Entrevista a João Peres,
para matéria na revista "Caros Amigos"

Prof. Pedro Antonio Dourado de Rezende
Departamento de Ciência da Computação
Universidade de Brasília
Dezembro de 2015



João Peres: 1. Após as tentativas [mal sucedidas] de supressão dos artigos fraudados na Constituição, o senhor tem esperança de que a situação ainda se reverta?

Pedro Rezende: Penso que as chances de reversão dessa fraude, de supressão do dispositivo constitucional contrabandeado para retirar do controle legislativo o comprometimento endividatório do Estado brasileiro (Art. 166°, § 3°, II, alínea b da Constituição Federal), limitam-se a momentos de rara contingência histórica. Especificamente, entendo que o próximo desses momentos só virá quando a atual ordem financeira mundial, baseada no dólar como reserva de valor, entrar em colapso.

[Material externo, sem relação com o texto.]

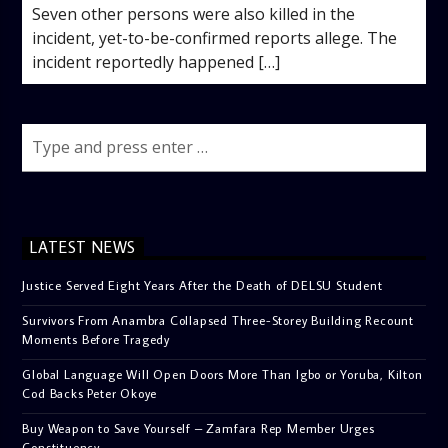
Seven other persons were also killed in the
incident, yet-to-be-confirmed reports allege. The
incident reportedly happened […]
LATEST NEWS
Justice Served Eight Years After the Death of DELSU Student
Survivors From Anambra Collapsed Three-Storey Building Recount
Moments Before Tragedy
Global Language Will Open Doors More Than Igbo or Yoruba, Kilton
Cod Backs Peter Okoye
Buy Weapon to Save Yourself – Zamfara Rep Member Urges
Constituency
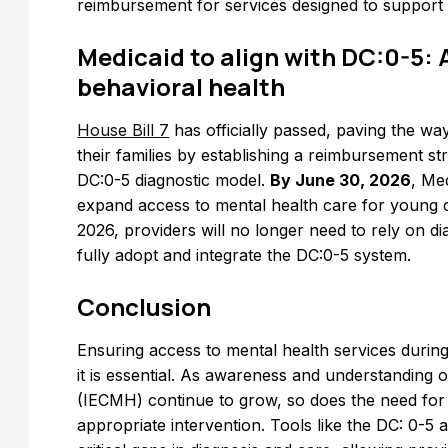
reimbursement for services designed to support 
Medicaid to align with DC:0-5: 
behavioral health
House Bill 7
has officially passed, paving the wa
their families by establishing a reimbursement s
DC:0-5 diagnostic model.
By June 30, 2026
, Med
expand access to mental health care for young ch
2026, providers will no longer need to rely on dia
fully adopt and integrate the DC:0-5 system.
Conclusion
Ensuring access to mental health services during th
it is essential. As awareness and understanding 
(IECMH) continue to grow, so does the need for 
appropriate intervention. Tools like the DC: 0-5 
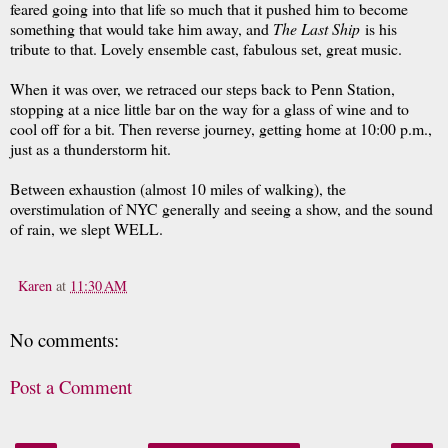
feared going into that life so much that it pushed him to become
something that would take him away, and
The Last Ship
is his
tribute to that. Lovely ensemble cast, fabulous set, great music.
When it was over, we retraced our steps back to Penn Station,
stopping at a nice little bar on the way for a glass of wine and to
cool off for a bit. Then reverse journey, getting home at 10:00 p.m.,
just as a thunderstorm hit.
Between exhaustion (almost 10 miles of walking), the
overstimulation of NYC generally and seeing a show, and the sound
of rain, we slept WELL.
Karen
at
11:30 AM
No comments:
Post a Comment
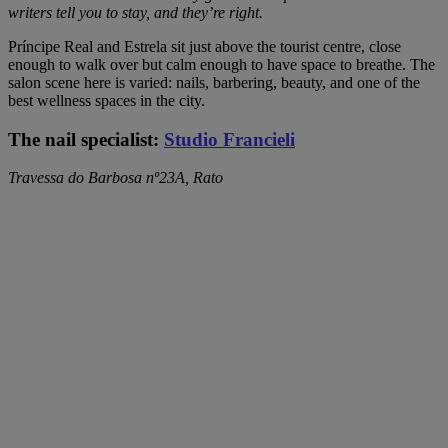
writers tell you to stay, and they’re right.
Príncipe Real and Estrela sit just above the tourist centre, close
enough to walk over but calm enough to have space to breathe. The
salon scene here is varied: nails, barbering, beauty, and one of the
best wellness spaces in the city.
The nail specialist:
Studio Francieli
Travessa do Barbosa nº23A, Rato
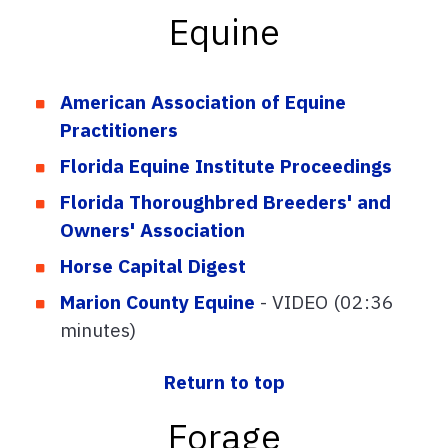
Equine
American Association of Equine
Practitioners
Florida Equine Institute Proceedings
Florida Thoroughbred Breeders' and
Owners' Association
Horse Capital Digest
Marion County Equine
- VIDEO (02:36
minutes)
Return to top
Forage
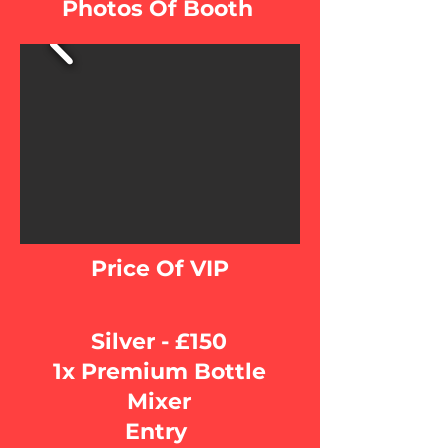
Photos Of Booth
Price Of VIP
Silver - £150
1x Premium Bottle
Mixer
Entry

Essa ordem financeira resulta de uma forma de guerra que o financista James Turk chama de modelo bélico dos bancos centrais, e que tem prevalecido nos últimos 500 anos: Concentradores financeiros mais centrais emitem moeda fiat sem lastro cuja demanda como meio de pagamento é forçada militarmente sobre outros, sobre mercados, agentes e estados fora de sua jurisdição. Quem emite a moeda na qual é originada sua própria dívida então colhe, em atividade econômica depreciada, por dívidas dos que não emitem a de origem da sua. Funciona enquanto a quantia emitida para cobrir dívidas superar os gastos políticos e militares necessários para sustentar essa coerção. Tempo que, historicamente, tem durado algo entre setenta e duzentos anos.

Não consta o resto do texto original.